To be eligible for a secured homeowner loan, you must be a homeowner or hold equity in your property. Home equity refers to the value of your share in a property for which you have mortgage. Simply put, home equity is the difference between the market value of your property and the amount you owe in mortgage. Take a look at the example below:

Let’s say you’ve recently invested in a property worth £200,000, wherein you’ve paid 30% (£60000) as down payment. Now, you take out a loan to pay the remaining £140,000. Hence, your equity in the property is £60,000.

What can I use a homeowner loan for?

People need money for a plethora of reasons. You could be planning a refurbishment or investing in a new property, the list goes on. Most people borrow such a large amount of money to support a home improvement project.

If you’ve been piling on multiple debts, and now owe a huge amount of money, a homeowner loan could be useful. People often consolidate their debts to organize their finances and pay lower interest using a homeowner loan. Although, it is important to consider the risk that this loan can put your property in.

How much can I borrow through a homeowner loan?          

The amount of money that you can borrow through a homeowner loan is determined by:

  • The market value of your home
  • Your credit history / creditworthiness
  • Your income
  • Your loan term
  • Your age

Most lenders have a standard criteria with respect to the maximum loan to value. Lenders will decide the amount of money that they want to lend based on the value of your property. Consider the following example:

If you own a property worth £200,000, and want to borrow £90,000, the LTV is 45%.

However, if you have an existing mortgage, you’ll have to subtract the outstanding balance from this mortgage to obtain the LTV.

Continuing with the previous example, your property is worth £200,000 and your mortgage balance is £30,000. This will leave you with £170,000. Now, if you wish to borrow £90,000, your LTV will roughly be 53%.
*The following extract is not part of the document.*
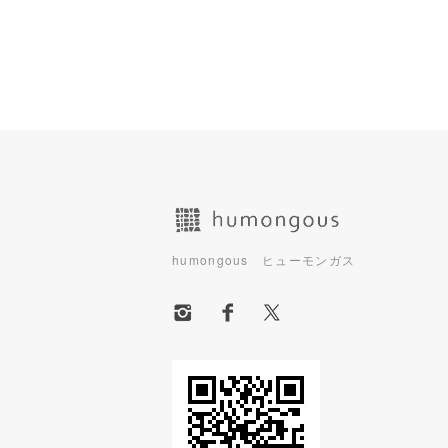
ショッピングガイド
humongous ヒューモンガス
What will a homeowner loan cost me?

To calculate the holistic cost of a homeowner loan, you will need to take the interest rate and any additional fee into consideration.

Interest: You pay an interest rate for the entire term of your loan. This implies that you’ll end up paying a greater overall interest if the loan’s tenure is too long. A cheap loan will have a relatively lower interest rate. There are two types of interest rates that lenders charge:

  • Variable: Variable interest rates can change over the course of your loan. Although, they are, initially, a cheaper than fixed rates.
  • Fixed: Fixed rates stay constant throughout the loan term.

Fee: Most lenders who offer secured credit don’t levy any additional charges. However, it is good practice to check what your lender is charging before signing an agreement. Here are some additional charges that you lender may ask you to pay:

  • Brokerage fee
  • Legal fee
  • Disbursement charges
  • Valuation charge

What if I want to move houses during my loan term?

It is possible that you move houses within the term of your loan. In such a case, consider the following options:

  • Transferring the loan to a new property: Your lender may let you transfer your homeowner loan to the new property. But this comes at a price as the lender may charge an additional fee to move the loan.
  • Using the proceeds from the sale to pay the loan: The funds you receive after selling your old property can be enough to pay off the loan.
  • Taking out a new loan to repay the original one: If you’re not left with enough money after selling your old property, you could consider borrowing money to repay the loan. Although, this may impact your mortgage affordability.

Tips to successfully apply for a secured homeowner loan

Here are some tips to help you apply for a secured homeowner loan:

  • Work out the amount of money that you need to borrow.
  • Calculate your LTV.
  • Choose a practical loan term.
  • Plan your monthly repayments.
  • Check your credit score to rectify any discrepancies.